A more intuitive way to present this result is to visualize the relationship in a graph (using naive linear regression):
results_merged %>%
ggplot(aes(x = family_pmp, y = betas)) +
geom_smooth(method = "lm", linetype = "dashed", color = "gray",
alpha = .4) +
geom_text(aes(label = cntry)) +
labs(x = "Public spending on family policies (%GDP)",
y = "Political gender gap\n(Est. gender difference in left-right placement)",
caption = "95% confidence intervals based on naive OLS regression.") +
theme_classic()
The graph nicely illustrates that public policies can account for quite a bit of the between-country differences in the political gender gap: Where countries spend more on family policies (as e.g., in Denmark or also Sweden), women are further to the left than men.
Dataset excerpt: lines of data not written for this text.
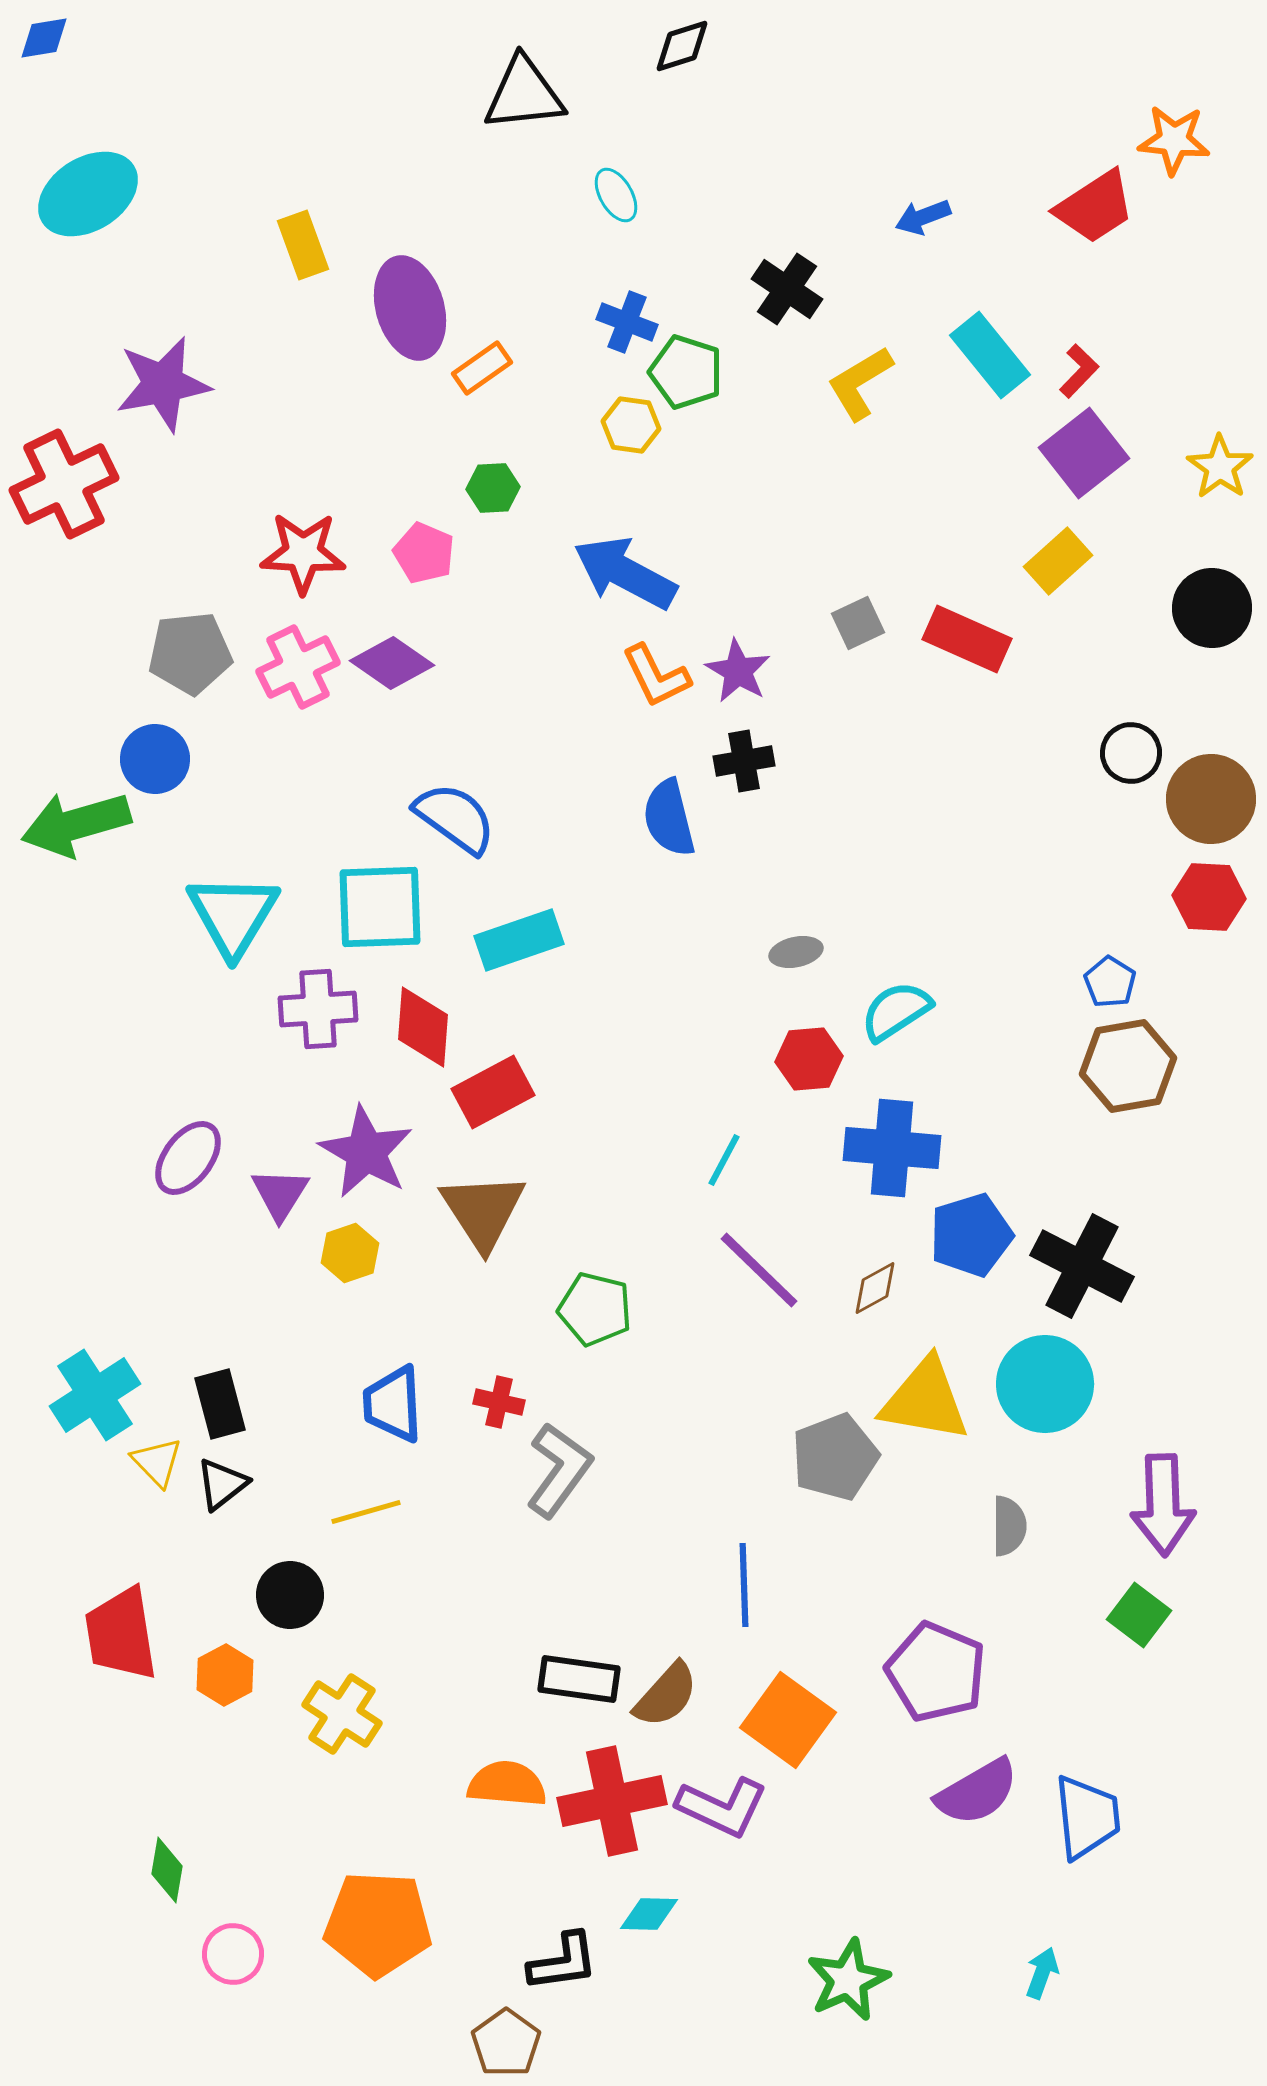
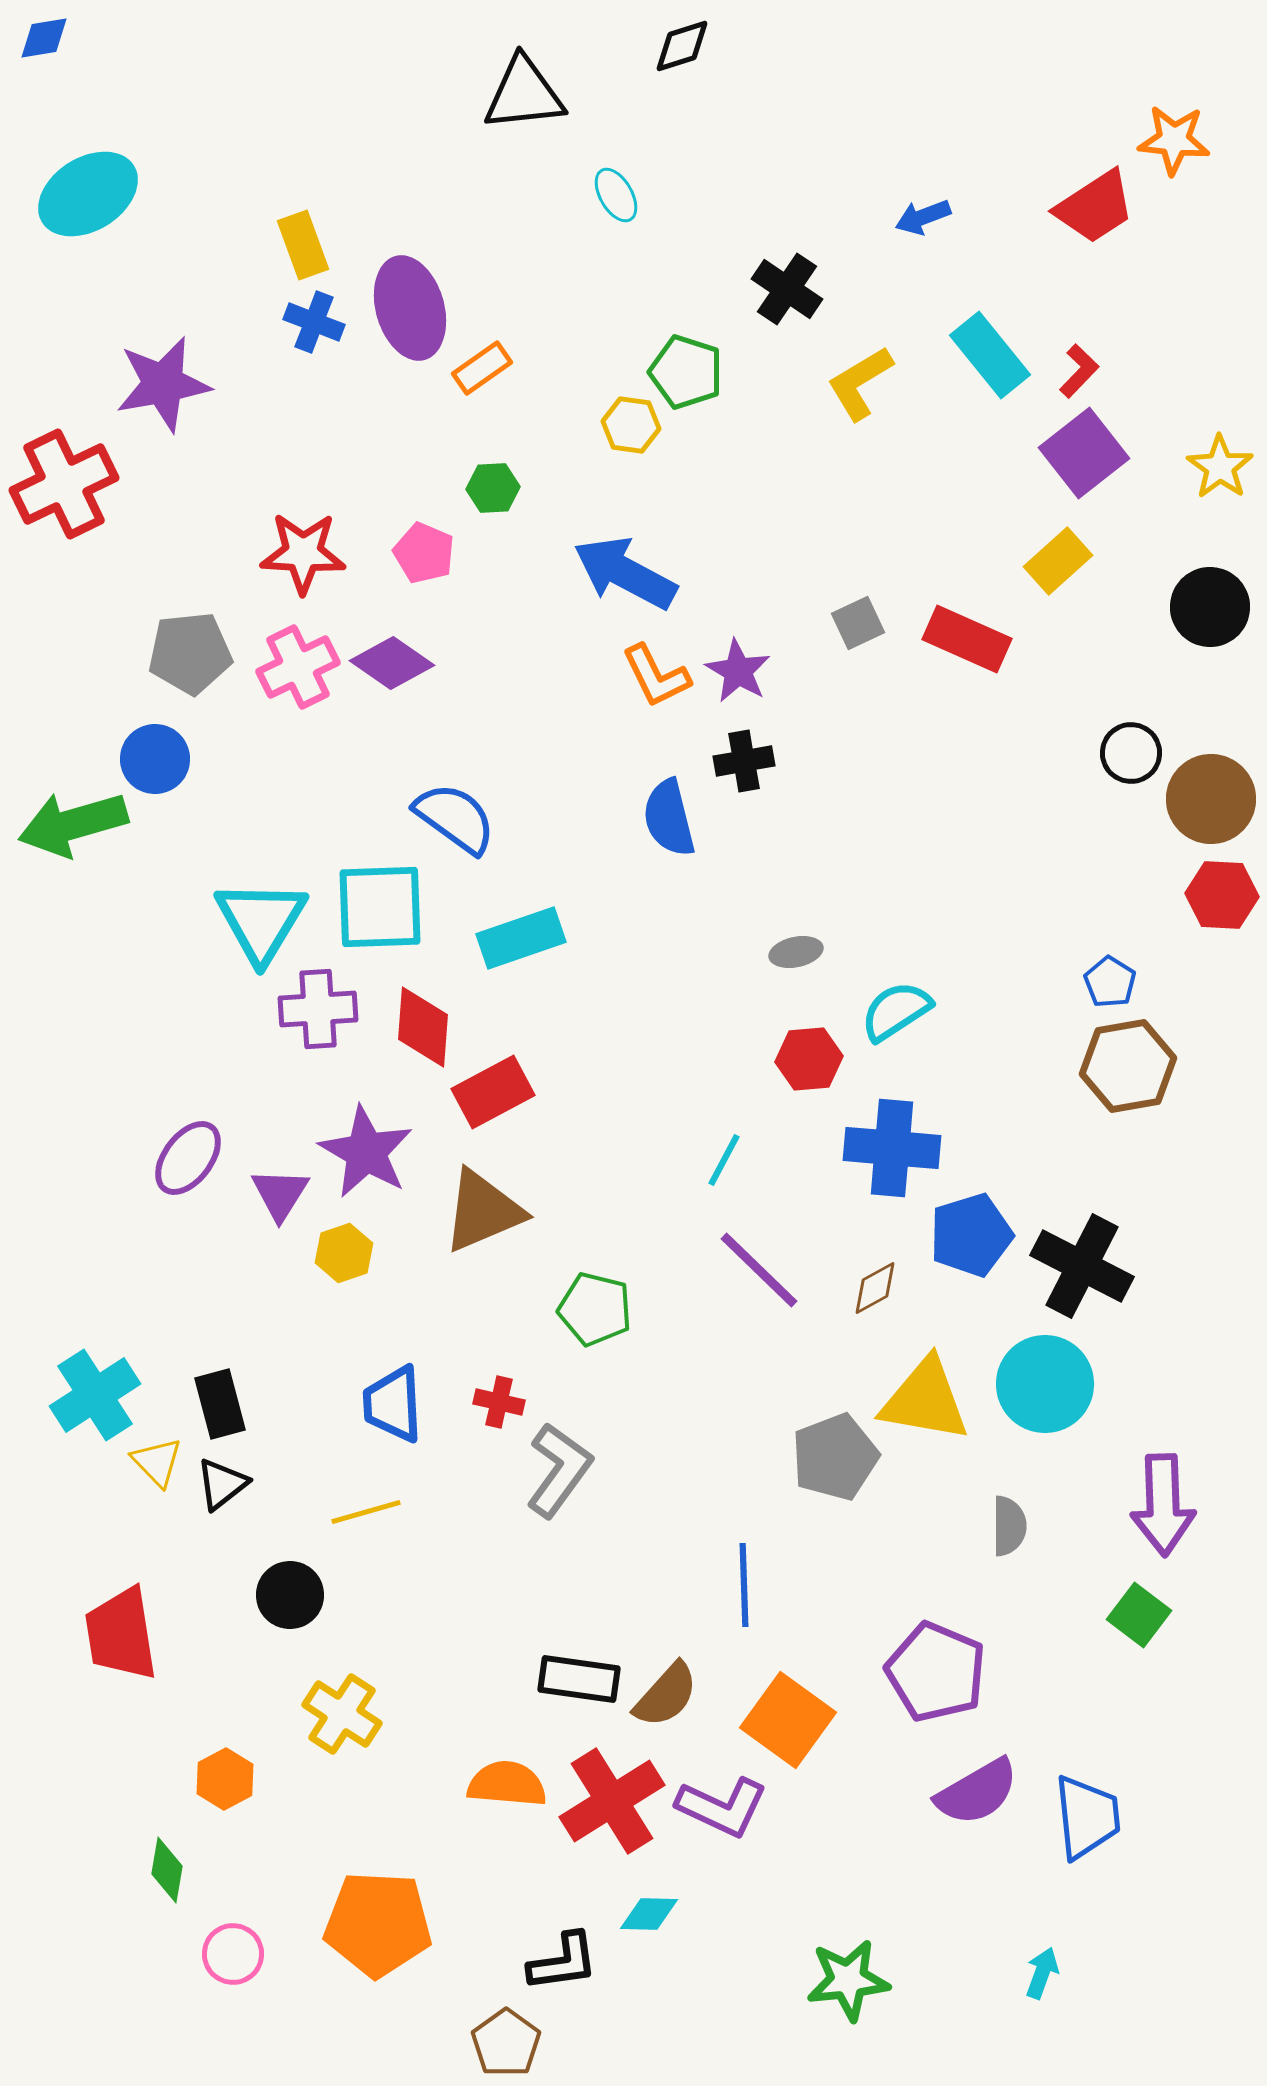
blue cross at (627, 322): moved 313 px left
black circle at (1212, 608): moved 2 px left, 1 px up
green arrow at (76, 824): moved 3 px left
red hexagon at (1209, 897): moved 13 px right, 2 px up
cyan triangle at (233, 915): moved 28 px right, 6 px down
cyan rectangle at (519, 940): moved 2 px right, 2 px up
brown triangle at (483, 1211): rotated 40 degrees clockwise
yellow hexagon at (350, 1253): moved 6 px left
orange hexagon at (225, 1675): moved 104 px down
red cross at (612, 1801): rotated 20 degrees counterclockwise
green star at (848, 1980): rotated 18 degrees clockwise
But where countries spend relatively little, as in Spain or Lithuania, the gap is smaller or even reversed. This being said, the Netherlands and Switzerland seem to be outliers where women are quite clearly to the left of men despite a relatively low level of public investment into family policies.
Obviously, this technique can also be used to study other interesting patterns such as the gender pay gap or non-gender related patterns that differ between countries.
[1] This is a relatively recent pattern. A few decades ago, women used to be more conservative than men, on average. See e.g., Inglehart, R. and Norris, P. (2000). The developmental theory of the gender gap: Women’s and men’s voting behavior in global perspective. International Political Science Review, 21(4):441–463.
[2] See e.g., the article by Franzese on the (dis-)advantages of different methods to work with multilevel data: Franzese, R. (2017). Empirical Strategies for Various Manifestations of Multilevel Data. Political Analysis, 13(4), 430–446.